Meurtre d’Estagel : l’assassin soutient des thèses apocalyptiques

Son profil explique-t-il l’assassinat de sa grand-tante ?

Le 58, avenue du Dr Torreilles à Estagel, domicile de la victime © Google Street View
Le 58, avenue du Dr Torreilles à Estagel, domicile de la victime © Google Street View

L’auteur de l’assassinat de Monique Garabito, à Estagel, s’avère être un adepte des théories sur a fin de monde. Cette croyance envers l’apocalypse a-t-elle un  importance dans son geste ?
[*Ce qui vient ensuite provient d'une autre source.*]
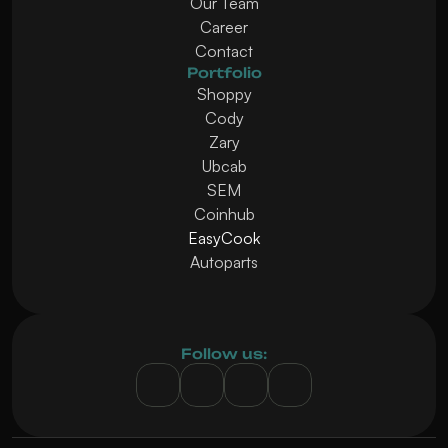
Our Team
Career
Contact
Portfolio
Shoppy
Cody
Zary
Ubcab
SEM
Coinhub
EasyCook
Autoparts
Follow us:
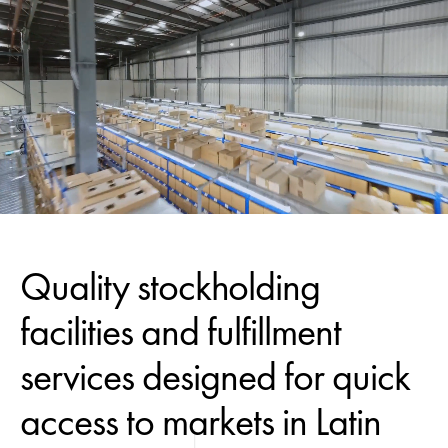
Quality stockholding
facilities and fulfillment
services designed for quick
access to markets in Latin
L’auteur du meurtre de Monique Garabito, habitante d’Estagel, est-il psychologiquement instable ? Cet élément est avancé par les enquêteurs, chargés d’élucider les motifs qui ont poussé le petit-neveu de la victime, et sa compagne, tous deux vivant en région toulousaine, à supprimer la vie de la dame, âgée de 78 ans.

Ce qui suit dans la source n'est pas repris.